**What you have to do:** Lines with the word "přístup" are the answer; copy each of them from the data below.

**Given data:**

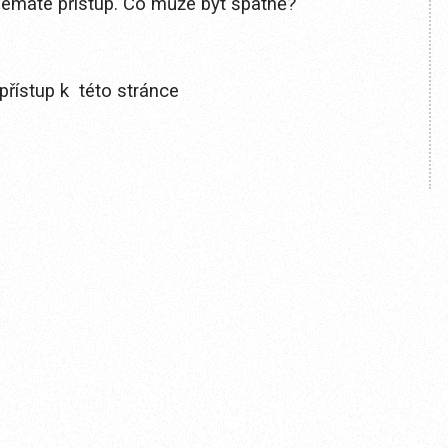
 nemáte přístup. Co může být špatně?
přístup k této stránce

...

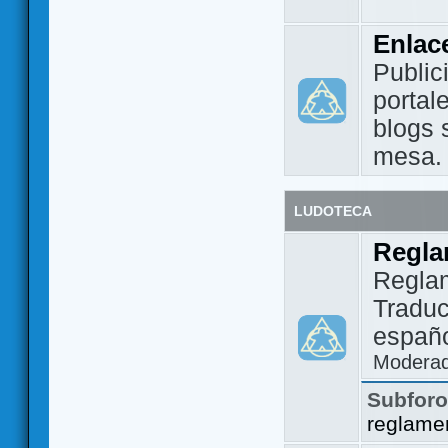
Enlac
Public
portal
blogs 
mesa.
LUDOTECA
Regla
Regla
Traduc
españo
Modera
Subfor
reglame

**Solution below:**
 nemáte přístup. Co může být špatně?
přístup k této stránce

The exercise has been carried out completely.